Kebutuhan intelektual para arsitek akan terus dipacu oleh laju indutri global yang terus beinovasi mengikuti kebutuhan pasar konsumen, yang ditandai juga oleh pergeseran peradaban dunia yang terus menuju ke rah materialisme dan fashionisme sehingga menuntut seluruh masyarakat dunia untuk terus bersolek agar tetap bisa bertahan hidup dari kerasnya arus global.
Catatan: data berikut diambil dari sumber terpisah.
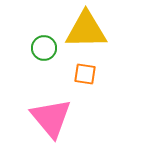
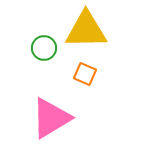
orange square: rotated 15 degrees clockwise
pink triangle: rotated 39 degrees clockwise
Sekarang mari kita coba melihat bagi mereka para rakyat miskin, apakah mereka juga mampu mengikuti tren tersebut, mungkin ia mungkin juga tidak, karena sekarang sangat susah membedakan perbedaan strata social jika hanya memandang dari sudut tren yang disebutkan diatas. Anda dapat menyaksikan secara nyata banyak para golongan elit yang ternyata masih bias diperdayai oleh kaum yang dianggap rendah dengan cara-cara yang tidak rasional. Tapi dibalik itu semua ternyata penindasan terhadap penduduk miskin lebih besar dan lebih sadis.
Dengan berkedok sebagai Kaum elit Politik yang mengatas namakan rakyat kecil mereka lantas membiyarkan masyarakatnya untuk mencari nafkah dinegeri orang yang tak jarang justru penderitaan yang mereka dapatkan. Atau coba tengok kelakuan pemeritah yang selalu melakukan penggusuran bagi PKL di seluruh belahan Nusantara dengan kedok Kebersihan Lingkungan Kota, setelah itu tidak ada tindak lanjut untuk mengisolir mereka ketempat baru yang lebih bagus dan menguntungkan, yang terlihat mereka justru di isolir kepinggiran kota yang sangat jauh dari aktifitas ekonomi masyrakat. Atau terkadang mereka sama sekali tidak diberikan lahan lagi karena alasan Tanah Milik Negara atau Milik Perusahaan …bla….bla.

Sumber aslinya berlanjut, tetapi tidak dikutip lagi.